### TASK STATEMENT
Set down, exactly and with no pictures, the line that contains "Show full item" and all lines after it in the listing.

### GIVEN DATA
*** Block opens ***

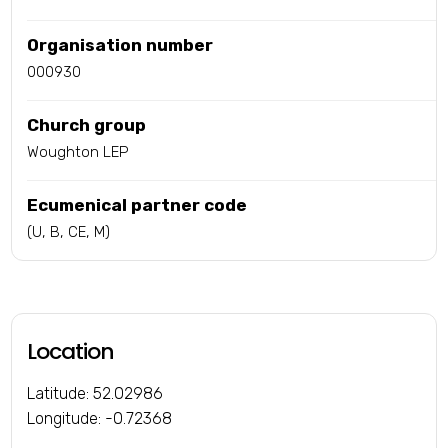
Organisation number
000930
Church group
Woughton LEP
Ecumenical partner code
(U, B, CE, M)
Location
Latitude: 52.02986
Longitude: -0.72368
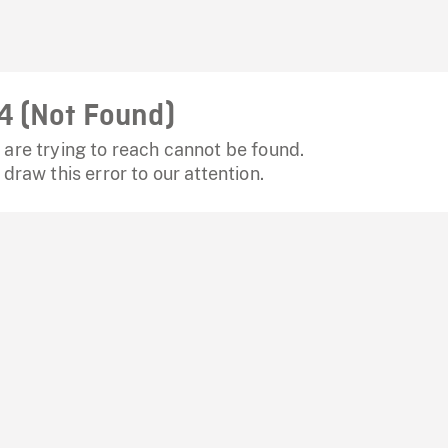
4 (Not Found)
are trying to reach cannot be found.
 draw this error to our attention.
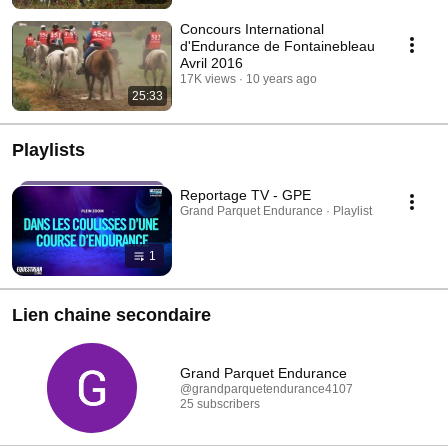
Concours International
d'Endurance de Fontainebleau
Avril 2016
17K views
10 years ago
25:33
Playlists
Reportage TV - GPE
Grand Parquet Endurance · Playlist
1
Lien chaine secondaire
Grand Parquet Endurance
@grandparquetendurance4107
25 subscribers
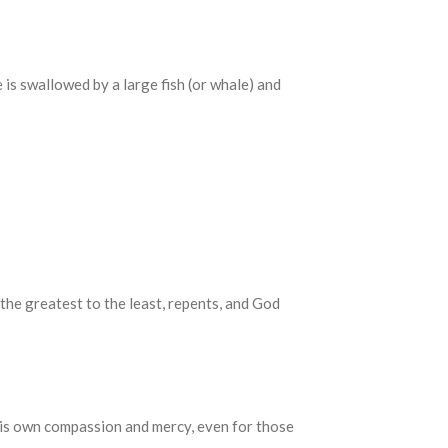
 is swallowed by a large fish (or whale) and
the greatest to the least, repents, and God
his own compassion and mercy, even for those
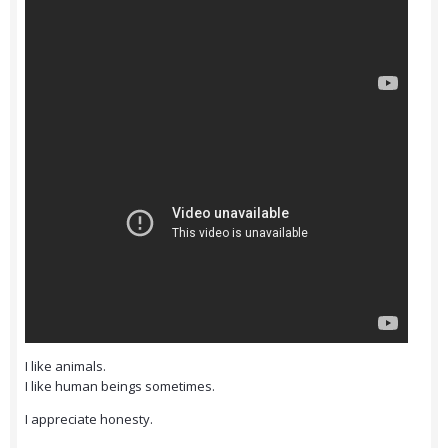
I like animals.
I like human beings sometimes.
I appreciate honesty.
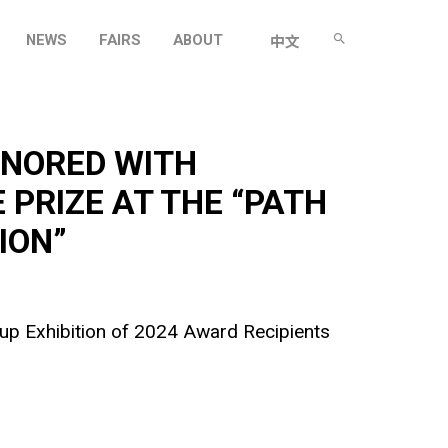
NEWS
FAIRS
ABOUT
中文
ONORED WITH
 PRIZE AT THE “PATH
ION”
oup Exhibition of 2024 Award Recipients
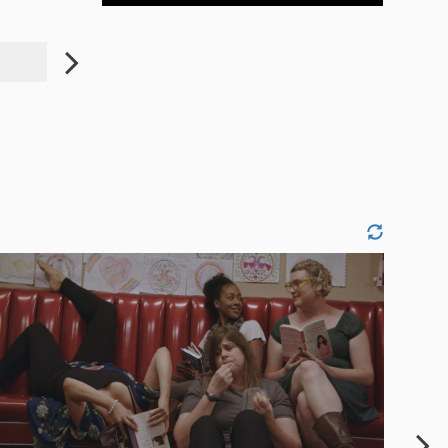
JENYI LEE
JASMINE ARTIS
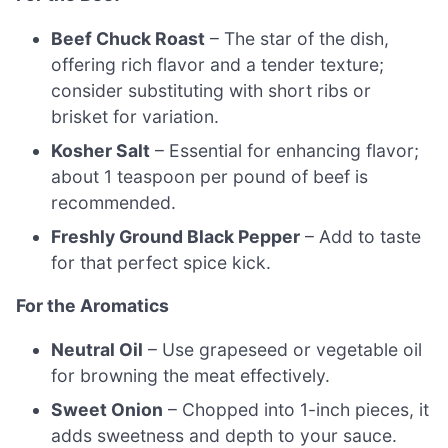
Beef Chuck Roast
– The star of the dish,
offering rich flavor and a tender texture;
consider substituting with short ribs or
brisket for variation.
Kosher Salt
– Essential for enhancing flavor;
about 1 teaspoon per pound of beef is
recommended.
Freshly Ground Black Pepper
– Add to taste
for that perfect spice kick.
For the Aromatics
Neutral Oil
– Use grapeseed or vegetable oil
for browning the meat effectively.
Sweet Onion
– Chopped into 1-inch pieces, it
adds sweetness and depth to your sauce.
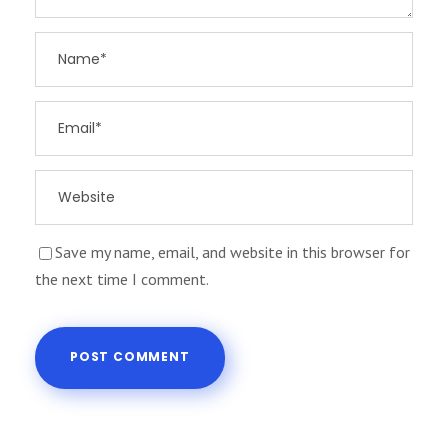
Save my name, email, and website in this browser for
the next time I comment.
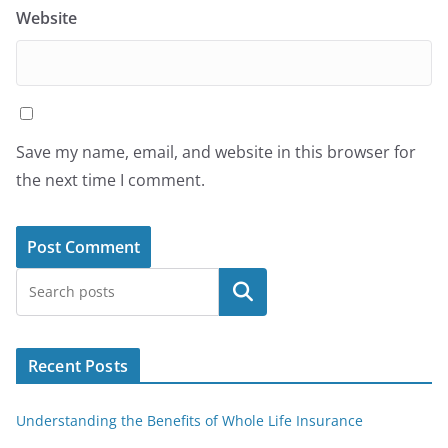
Website
Save my name, email, and website in this browser for
the next time I comment.
Search
Recent Posts
Understanding the Benefits of Whole Life Insurance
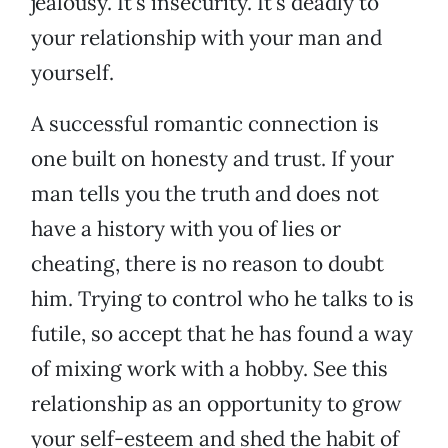
jealousy. It’s insecurity. It’s deadly to
your relationship with your man and
yourself.
A successful romantic connection is
one built on honesty and trust. If your
man tells you the truth and does not
have a history with you of lies or
cheating, there is no reason to doubt
him. Trying to control who he talks to is
futile, so accept that he has found a way
of mixing work with a hobby. See this
relationship as an opportunity to grow
your self-esteem and shed the habit of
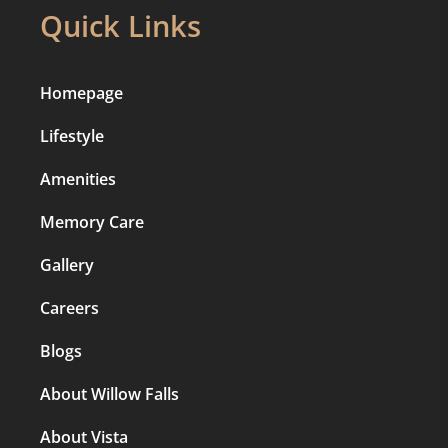
Quick Links
Homepage
Lifestyle
Amenities
Memory Care
Gallery
Careers
Blogs
About Willow Falls
About Vista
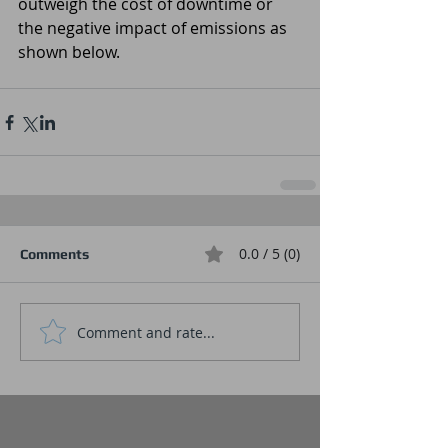
outweigh the cost of downtime or 
the negative impact of emissions as 
shown below.
0.0 / 5 (0)
Comments
Comment and rate...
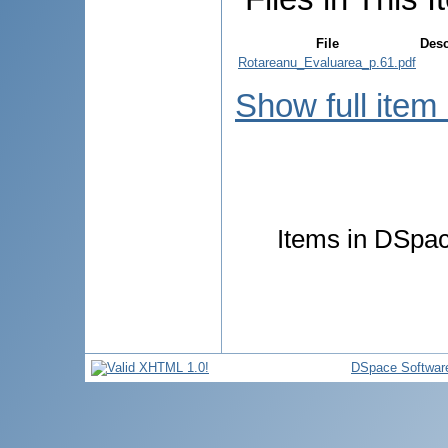
File
Desc
Rotareanu_Evaluarea_p.61.pdf
Show full item
Items in DSpace
DSpace Softwar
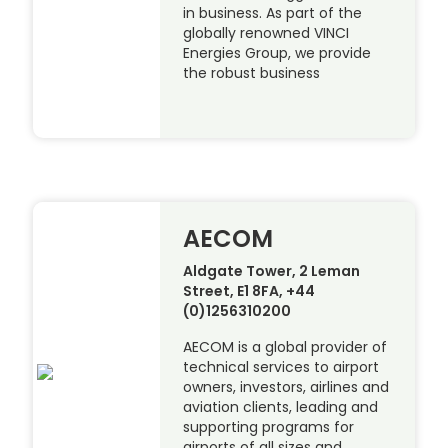
in business. As part of the
globally renowned VINCI
Energies Group, we provide
the robust business
AECOM
Aldgate Tower, 2 Leman
Street, E1 8FA, +44
(0)1256310200
AECOM is a global provider of
technical services to airport
owners, investors, airlines and
aviation clients, leading and
supporting programs for
airports of all sizes and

*** Block closes ***

### EXPECTED ANSWER
Show full item
Items in DSpace
DSpace Softwar
in business. As part of the
globally renowned VINCI
Energies Group, we provide
the robust business
AECOM
Aldgate Tower, 2 Leman
Street, E1 8FA, +44
(0)1256310200
AECOM is a global provider of
technical services to airport
owners, investors, airlines and
aviation clients, leading and
supporting programs for
airports of all sizes and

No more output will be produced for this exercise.